DATASET EXCERPTS:
----
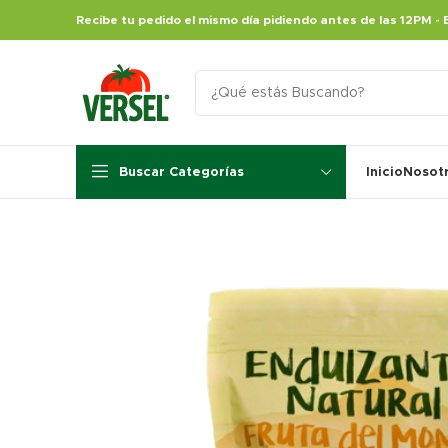
Recibe tu pedido el mismo día pidiendo antes de las 12PM - 
Buscar Categorías
Inicio
Nosot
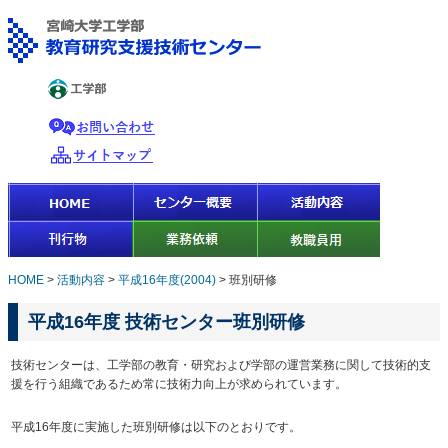
HOME
>
活動内容
>
平成16年度(2004)
>
班別研修
平成16年度 技術センター班別研修
技術センターは、工学部の教育・研究および学部の運営業務に関して技術的支
援を行う組織であるため常に技術力向上が求められています。
平成16年度に実施した班別研修は以下のとおりです。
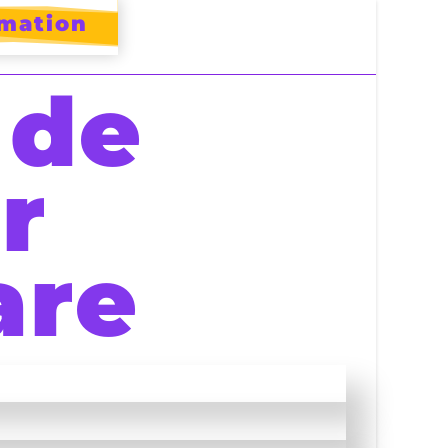
rmation
 de
r
are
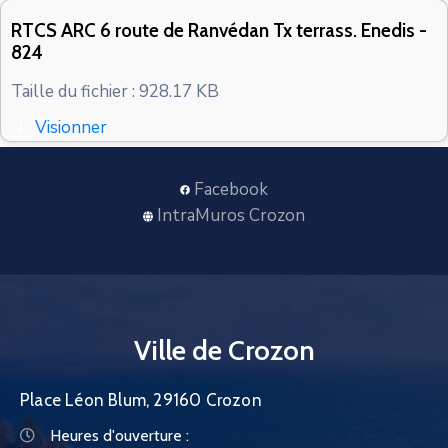
CONTACT
RTCS ARC 6 route de Ranvédan Tx terrass. Enedis -
824
Taille du fichier : 928.17 KB
Visionner
Facebook
IntraMuros Crozon
Ville de Crozon
Place Léon Blum, 29160 Crozon
Heures d'ouverture :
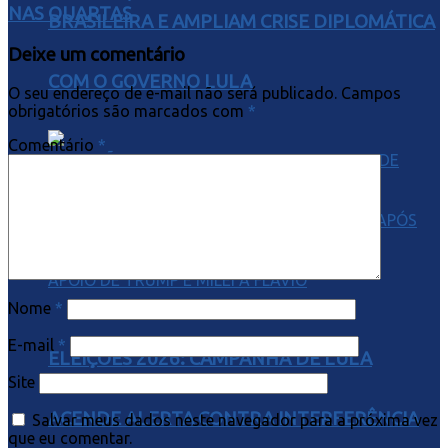
NAS QUARTAS
BRASILEIRA E AMPLIAM CRISE DIPLOMÁTICA
Deixe um comentário
COM O GOVERNO LULA
O seu endereço de e-mail não será publicado.
Campos
obrigatórios são marcados com
*
Comentário
*
Nome
*
E-mail
*
ELEIÇÕES 2026: CAMPANHA DE LULA
Site
ACENDE ALERTA CONTRA INTERFERÊNCIA
Salvar meus dados neste navegador para a próxima vez
que eu comentar.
----
THE PROBLEM:
Set down no line except those from the one with "Salvar meus dados" to the last line of the data, inclusive, each exactly as written.

EXERCISE ANSWER:
Salvar meus dados neste navegador para a próxima vez
que eu comentar.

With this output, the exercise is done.